■ Problem to work on ■
Keep the pictures out. Copy every line of the listing exactly.
--- The records ---
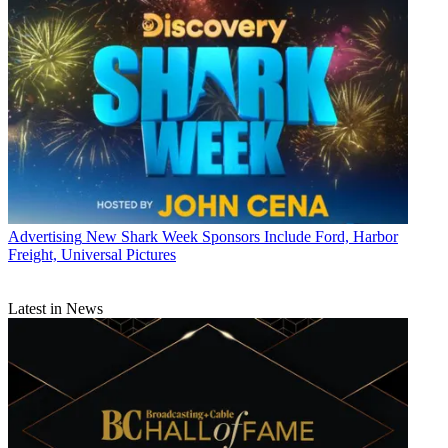
Advertising
New Shark Week Sponsors Include Ford, Harbor
Freight, Universal Pictures
Latest in News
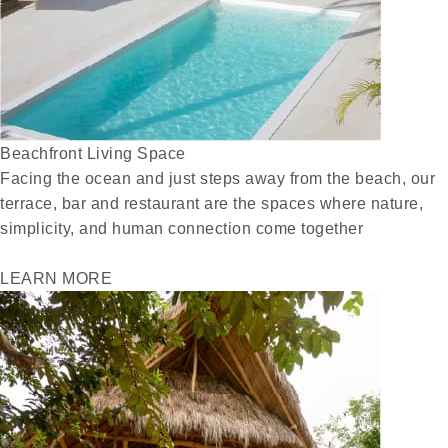
Beachfront Living Space
Facing the ocean and just steps away from the beach, our
terrace, bar and restaurant are the spaces where nature,
simplicity, and human connection come together
LEARN MORE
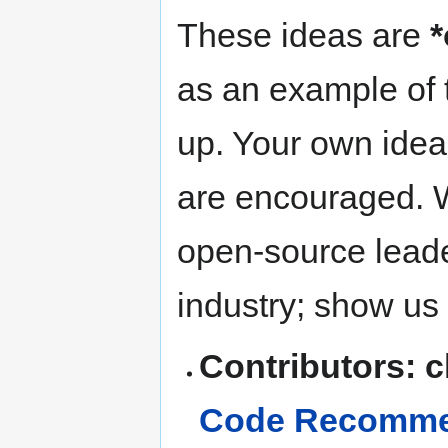
These ideas are
*
as an example of t
up. Your own idea
are encouraged. W
open-source leade
industry; show us
Contributors: 
Code Recommen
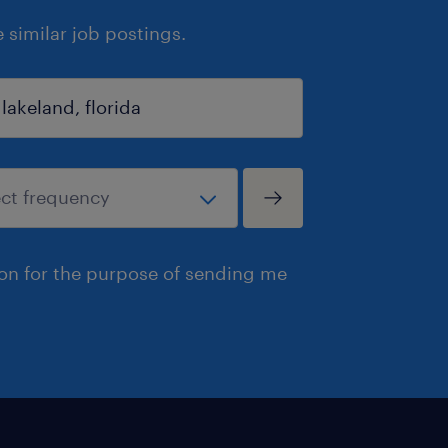
similar job postings.
ion for the purpose of sending me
---
■ Solution to this problem ■
Advertising
New Shark Week Sponsors Include Ford, Harbor
Freight, Universal Pictures
Latest in News
Beachfront Living Space
Facing the ocean and just steps away from the beach, our
terrace, bar and restaurant are the spaces where nature,
simplicity, and human connection come together
LEARN MORE
These ideas are
*
as an example of t
up. Your own idea
are encouraged. W
open-source leade
industry; show us
Contributors: 
Code Recommen
similar job postings.
ion for the purpose of sending me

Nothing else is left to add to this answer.